Menjadi mudah untuk menyalahkan Max karena berbagi kekejaman yang dia saksikan saat dipenjara di a konsentrasi kamp. Beberapa menduga itu adalah kisah-kisah yang memicu rasa bersalah yang selamat dari Jean dan setiap serangan depresi baru.

Ketika saya semakin tua, saya benci bahwa rasa malu keluarga kami tentang kematian Bibi Jean membantu memberantas semua Penyimpanan tentang dia. Seolah-olah dia tidak pernah ada. Bukankah dia, sebagai orang yang baik hati dan pengasih, pantas mendapatkan penghormatan? Sudah terlalu lama, mereka berbagi kebohongan tentang kematiannya daripada merayakan kenyataan bahwa dia telah hidup sama sekali.

Sepuluh tahun setelah kematian Jean, kakek saya membeli sebidang tanah untuk dirinya dan dua belas kerabat yang tersisa 50 bermil-mil jauhnya dari pemakaman tempat adik perempuannya dimakamkan - tempat yang tidak lain adalah saudara perempuan Jean, Irene dikunjungi.

Setelah makan siang kami, Bibi Irene yang berusia 99 tahun memberi saya setumpuk "kertas penting" yang dibundel dengan karet gelang merah muda tebal. Foto thumbnail adik perempuannya yang cantik, Jean, tumpah dari folder ke atas taplak meja bunga. Saya menekan gambar dekat ke wajah saya. "Oh, betapa cantiknya dia," kataku.
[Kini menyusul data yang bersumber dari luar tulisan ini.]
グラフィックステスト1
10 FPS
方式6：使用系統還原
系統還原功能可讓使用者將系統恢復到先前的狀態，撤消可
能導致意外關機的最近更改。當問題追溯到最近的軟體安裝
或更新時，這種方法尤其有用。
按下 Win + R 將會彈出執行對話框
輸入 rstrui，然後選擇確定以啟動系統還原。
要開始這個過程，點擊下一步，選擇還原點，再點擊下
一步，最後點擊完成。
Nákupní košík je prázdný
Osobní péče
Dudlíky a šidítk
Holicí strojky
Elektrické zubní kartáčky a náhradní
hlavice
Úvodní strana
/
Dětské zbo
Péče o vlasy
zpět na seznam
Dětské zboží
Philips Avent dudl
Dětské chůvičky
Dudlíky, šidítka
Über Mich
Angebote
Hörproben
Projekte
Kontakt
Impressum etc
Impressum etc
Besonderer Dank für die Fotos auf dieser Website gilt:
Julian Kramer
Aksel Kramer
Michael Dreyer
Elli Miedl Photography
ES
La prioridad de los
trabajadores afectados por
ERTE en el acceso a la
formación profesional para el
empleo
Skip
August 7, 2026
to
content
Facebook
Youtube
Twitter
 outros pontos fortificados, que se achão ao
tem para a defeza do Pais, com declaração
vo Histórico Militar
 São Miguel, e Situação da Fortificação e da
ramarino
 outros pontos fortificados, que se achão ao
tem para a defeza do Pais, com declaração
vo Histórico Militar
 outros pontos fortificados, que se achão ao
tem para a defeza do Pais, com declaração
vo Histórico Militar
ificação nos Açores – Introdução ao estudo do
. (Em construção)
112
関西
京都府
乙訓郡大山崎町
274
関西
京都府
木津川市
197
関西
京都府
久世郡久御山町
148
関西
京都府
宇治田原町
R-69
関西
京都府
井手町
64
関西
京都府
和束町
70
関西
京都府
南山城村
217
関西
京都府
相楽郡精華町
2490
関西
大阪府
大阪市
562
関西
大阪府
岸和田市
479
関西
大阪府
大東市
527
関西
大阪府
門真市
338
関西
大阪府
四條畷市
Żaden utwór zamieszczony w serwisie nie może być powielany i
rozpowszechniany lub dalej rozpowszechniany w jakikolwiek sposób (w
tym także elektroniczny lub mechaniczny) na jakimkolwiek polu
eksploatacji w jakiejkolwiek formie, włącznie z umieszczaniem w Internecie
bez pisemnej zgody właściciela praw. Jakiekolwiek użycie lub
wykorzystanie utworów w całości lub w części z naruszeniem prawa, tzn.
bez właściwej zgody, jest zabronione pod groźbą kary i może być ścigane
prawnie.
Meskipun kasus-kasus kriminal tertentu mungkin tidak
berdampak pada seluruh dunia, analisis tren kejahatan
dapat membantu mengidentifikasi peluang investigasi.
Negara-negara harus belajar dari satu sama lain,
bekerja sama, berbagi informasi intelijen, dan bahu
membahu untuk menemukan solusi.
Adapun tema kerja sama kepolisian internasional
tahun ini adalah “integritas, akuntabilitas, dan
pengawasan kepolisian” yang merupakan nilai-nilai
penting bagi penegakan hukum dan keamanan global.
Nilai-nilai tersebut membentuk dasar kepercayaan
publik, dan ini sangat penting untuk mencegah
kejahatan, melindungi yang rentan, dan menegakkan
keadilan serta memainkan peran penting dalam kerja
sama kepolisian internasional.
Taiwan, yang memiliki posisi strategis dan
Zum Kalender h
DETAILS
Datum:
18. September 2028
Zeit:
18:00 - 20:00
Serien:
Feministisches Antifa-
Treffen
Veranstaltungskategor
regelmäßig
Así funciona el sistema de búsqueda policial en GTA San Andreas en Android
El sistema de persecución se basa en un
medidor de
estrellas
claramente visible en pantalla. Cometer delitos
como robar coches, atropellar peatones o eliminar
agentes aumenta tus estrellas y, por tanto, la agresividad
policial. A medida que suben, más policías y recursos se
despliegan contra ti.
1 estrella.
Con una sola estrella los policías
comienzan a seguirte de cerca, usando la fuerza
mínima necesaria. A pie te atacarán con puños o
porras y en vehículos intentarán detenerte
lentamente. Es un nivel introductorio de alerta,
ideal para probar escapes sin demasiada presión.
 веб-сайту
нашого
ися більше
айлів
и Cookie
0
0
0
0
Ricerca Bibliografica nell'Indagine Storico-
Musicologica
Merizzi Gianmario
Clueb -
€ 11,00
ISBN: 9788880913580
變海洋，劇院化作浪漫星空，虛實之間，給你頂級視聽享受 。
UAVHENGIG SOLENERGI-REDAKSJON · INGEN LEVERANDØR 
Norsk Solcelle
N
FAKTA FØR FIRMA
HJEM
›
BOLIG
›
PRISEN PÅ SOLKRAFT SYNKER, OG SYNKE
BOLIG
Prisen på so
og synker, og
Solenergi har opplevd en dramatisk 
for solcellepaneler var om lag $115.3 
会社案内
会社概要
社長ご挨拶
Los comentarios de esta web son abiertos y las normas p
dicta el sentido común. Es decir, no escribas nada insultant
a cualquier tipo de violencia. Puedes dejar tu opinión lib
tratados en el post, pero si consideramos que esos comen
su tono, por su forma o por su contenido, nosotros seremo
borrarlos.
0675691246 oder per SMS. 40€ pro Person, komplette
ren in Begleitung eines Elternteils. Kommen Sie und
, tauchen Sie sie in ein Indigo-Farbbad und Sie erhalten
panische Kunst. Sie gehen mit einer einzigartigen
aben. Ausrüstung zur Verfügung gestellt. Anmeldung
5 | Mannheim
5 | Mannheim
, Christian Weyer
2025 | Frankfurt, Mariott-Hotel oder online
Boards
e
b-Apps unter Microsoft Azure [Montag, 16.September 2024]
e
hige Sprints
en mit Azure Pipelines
Bibi Irene mendengarku, meskipun mata kami tidak bertemu.

___

Digunakan dengan izin.

Sumber: Digunakan dengan izin.

Esai dan cerita pendek Sande Boritz Berger telah muncul di lebih dari 20 antologi termasuk Bibi: Tiga Puluh Lima Penulis Merayakan Ibu Mereka yang Lain (Ballantine, 2004). Novel debutnya, Manisnya (She Writes Press, 2014), adalah kisah paralel dari dua sepupu Yahudi, satu yang tumbuh di Brooklyn, dan satu yang merupakan satu-satunya yang selamat dari sebuah keluarga yang dibasmi oleh Nazi. Manisnya dinominasikan untuk Penghargaan Sophie Brody (A.L.A.) dan merupakan finalis 2015 Foreward Reviews Indie Fab dalam fiksi sejarah.